Steven Kinsey is investigating how we might be able to use the body’s own cannabis-like chemicals to treat a painful condition associated with opioid use and addiction.
Opioids are a highly addictive method of treating pain. Despite the known dangers of opioid addiction, they remain a popular treatment option.
One risk opioid use carries is the development of opioid-induced hyperalgesia (OIH). This condition increases the body’s sensitivity to pain. Pain that they may have previously been able to tolerate well feels more painful for patients with OIH. This may contribute to drug abuse.
“It was nurses who first noticed and reported that some patients using opioids had increased sensitivity to pain from needle sticks,” Professor Steven Kinsey in the School of Nursing says. “At first, it seemed like a paradox that pain-reducing opioid drugs could cause pain. Eventually, other clinicians and scientists also started paying attention to this surprising phenomenon.”
OIH happens when the opioid receptors in our brain and other parts of the body are repeatedly activated and hence desensitized, lowering a person’s overall pain threshold. Opioid use also activates inflammatory pathways when morphine binds to Toll-like receptors. Long-term opioid use causes these receptors to release a constant stream of inflammatory modulators, leading to opioid tolerance.
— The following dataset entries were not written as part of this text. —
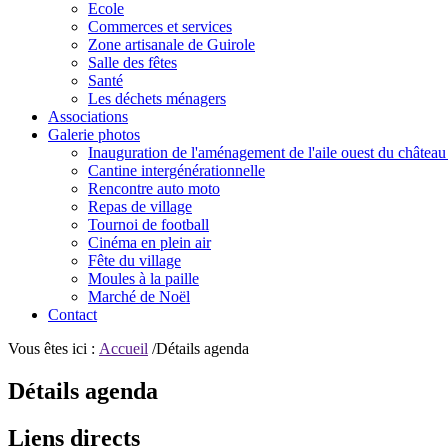
Ecole
Commerces et services
Zone artisanale de Guirole
Salle des fêtes
Santé
Les déchets ménagers
Associations
Galerie photos
Inauguration de l'aménagement de l'aile ouest du château
Cantine intergénérationnelle
Rencontre auto moto
Repas de village
Tournoi de football
Cinéma en plein air
Fête du village
Moules à la paille
Marché de Noël
Contact
Vous êtes ici :
Accueil
/Détails agenda
Détails agenda
Liens directs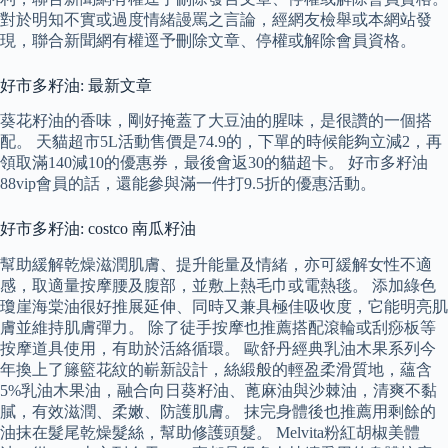
對於明知不實或過度情緒謾罵之言論，經網友檢舉或本網站發
現，聯合新聞網有權逕予刪除文章、停權或解除會員資格。
好市多籽油: 最新文章
葵花籽油的香味，剛好掩蓋了大豆油的腥味，是很讚的一個搭
配。 天貓超市5L活動售價是74.9的，下單的時候能夠立減2，再
領取滿140減10的優惠券，最後會返30的貓超卡。 好市多籽油
88vip會員的話，還能參與滿一件打9.5折的優惠活動。
好市多籽油: costco 南瓜籽油
幫助緩解乾燥滋潤肌膚、提升能量及情緒，亦可緩解女性不適
感，取適量按摩腰及腹部，並敷上熱毛巾或電熱毯。 添加綠色
瓊崖海棠油很好推展延伸、同時又兼具極佳吸收度，它能明亮肌
膚並維持肌膚彈力。 除了徒手按摩也推薦搭配滾輪或刮痧板等
按摩道具使用，有助於活絡循環。 歐舒丹經典乳油木果系列今
年換上了籐籃花紋的嶄新設計，絲緞般的輕盈柔滑質地，蘊含
5%乳油木果油，融合向日葵籽油、蓖麻油與沙棘油，清爽不黏
膩，有效滋潤、柔嫩、防護肌膚。 抹完身體後也推薦用剩餘的
油抹在髮尾乾燥髮絲，幫助修護頭髮。 Melvita粉紅胡椒美體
Kinsey is investigating if the human body’s cannabis-like compounds could mitigate the effects of OIH. This work is supported by a $442,000 grant from the National Institute on Drug Abuse.
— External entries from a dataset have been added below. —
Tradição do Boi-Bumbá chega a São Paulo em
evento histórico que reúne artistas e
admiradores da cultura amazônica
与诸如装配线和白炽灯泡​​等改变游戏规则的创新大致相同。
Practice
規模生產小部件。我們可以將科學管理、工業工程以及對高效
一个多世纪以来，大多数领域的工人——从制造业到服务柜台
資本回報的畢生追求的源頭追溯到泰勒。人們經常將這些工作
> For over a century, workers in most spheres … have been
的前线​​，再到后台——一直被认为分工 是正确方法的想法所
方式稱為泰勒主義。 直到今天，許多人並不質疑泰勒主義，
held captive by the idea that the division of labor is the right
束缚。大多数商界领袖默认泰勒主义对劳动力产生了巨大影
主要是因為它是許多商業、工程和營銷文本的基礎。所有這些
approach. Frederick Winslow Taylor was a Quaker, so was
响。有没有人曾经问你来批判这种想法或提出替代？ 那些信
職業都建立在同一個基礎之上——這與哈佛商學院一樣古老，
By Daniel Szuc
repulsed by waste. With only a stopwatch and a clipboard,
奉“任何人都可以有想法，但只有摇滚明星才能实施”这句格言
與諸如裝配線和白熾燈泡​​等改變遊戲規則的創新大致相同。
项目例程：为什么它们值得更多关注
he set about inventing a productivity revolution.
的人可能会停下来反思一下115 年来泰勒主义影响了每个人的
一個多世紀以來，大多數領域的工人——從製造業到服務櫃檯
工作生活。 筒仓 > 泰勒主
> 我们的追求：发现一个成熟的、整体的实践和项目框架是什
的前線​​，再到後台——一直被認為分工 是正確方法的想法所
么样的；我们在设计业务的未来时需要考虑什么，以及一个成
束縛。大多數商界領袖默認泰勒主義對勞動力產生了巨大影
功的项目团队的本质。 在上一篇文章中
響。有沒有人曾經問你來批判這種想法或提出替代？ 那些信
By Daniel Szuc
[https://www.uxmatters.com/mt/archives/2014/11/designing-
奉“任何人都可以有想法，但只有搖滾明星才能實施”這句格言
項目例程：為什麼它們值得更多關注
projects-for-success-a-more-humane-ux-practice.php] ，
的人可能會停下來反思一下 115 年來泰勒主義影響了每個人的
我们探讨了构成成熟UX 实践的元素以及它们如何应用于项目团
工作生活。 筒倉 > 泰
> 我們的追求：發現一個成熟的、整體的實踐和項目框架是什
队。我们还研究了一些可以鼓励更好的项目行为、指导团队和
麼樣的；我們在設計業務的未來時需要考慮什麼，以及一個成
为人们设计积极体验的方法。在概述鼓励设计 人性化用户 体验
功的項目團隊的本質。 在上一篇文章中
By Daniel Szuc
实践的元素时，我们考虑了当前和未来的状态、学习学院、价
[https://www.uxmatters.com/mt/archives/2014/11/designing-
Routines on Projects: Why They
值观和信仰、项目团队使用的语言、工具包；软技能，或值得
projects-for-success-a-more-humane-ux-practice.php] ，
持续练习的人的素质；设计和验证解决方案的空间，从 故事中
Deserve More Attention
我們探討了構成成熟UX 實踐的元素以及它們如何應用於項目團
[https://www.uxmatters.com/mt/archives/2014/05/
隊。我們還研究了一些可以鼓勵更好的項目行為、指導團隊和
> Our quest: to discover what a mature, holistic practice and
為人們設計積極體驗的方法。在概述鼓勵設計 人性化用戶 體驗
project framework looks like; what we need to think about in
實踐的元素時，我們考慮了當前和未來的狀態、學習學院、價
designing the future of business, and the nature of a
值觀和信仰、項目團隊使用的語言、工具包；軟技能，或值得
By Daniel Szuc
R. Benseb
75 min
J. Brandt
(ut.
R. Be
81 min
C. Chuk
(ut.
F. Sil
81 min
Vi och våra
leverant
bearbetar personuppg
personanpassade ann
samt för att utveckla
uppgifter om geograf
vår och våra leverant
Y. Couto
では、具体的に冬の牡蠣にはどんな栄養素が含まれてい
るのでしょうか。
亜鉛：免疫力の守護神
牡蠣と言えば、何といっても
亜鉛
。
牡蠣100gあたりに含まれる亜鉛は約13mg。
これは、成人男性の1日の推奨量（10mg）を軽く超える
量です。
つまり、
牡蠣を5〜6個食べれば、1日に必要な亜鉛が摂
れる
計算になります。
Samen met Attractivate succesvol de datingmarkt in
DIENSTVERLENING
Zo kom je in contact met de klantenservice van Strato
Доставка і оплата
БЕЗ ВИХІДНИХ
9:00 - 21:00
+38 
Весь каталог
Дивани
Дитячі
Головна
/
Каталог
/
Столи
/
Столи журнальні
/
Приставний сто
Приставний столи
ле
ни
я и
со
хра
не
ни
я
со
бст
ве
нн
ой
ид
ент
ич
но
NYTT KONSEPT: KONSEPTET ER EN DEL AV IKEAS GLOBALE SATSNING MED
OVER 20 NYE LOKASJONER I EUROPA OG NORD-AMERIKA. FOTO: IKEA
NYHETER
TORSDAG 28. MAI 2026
Endocannabinoids are molecules produced by cells throughout the body. They help the body maintain homeostasis. Endocannabinoids help regulate sensations of hunger, thirst, pain perception, and many other processes that keep our bodies in balance.
Endocannabinoids have well-established anti-inflammatory effects with limited intoxicating effects, making them an attractive target for OIH treatment.
These molecules are similar to phytocannabinoids produced by plants. One example is THC, which comes from the cannabis plant. Our body responds to phytocannabinoids in a similar fashion to our own endocannabinoids. This is why cannabinoids like THC can help relieve pain.
Kinsey and his students will measure pain sensitivity in mice repeatedly exposed to morphine. He will also inhibit the enzyme responsible for the inactivation of endocannabinoids, known as monoacylglycerol lipase (MAGL). He predicts that this inactivation will decrease the pain and inflammation that repeated morphine exposure causes.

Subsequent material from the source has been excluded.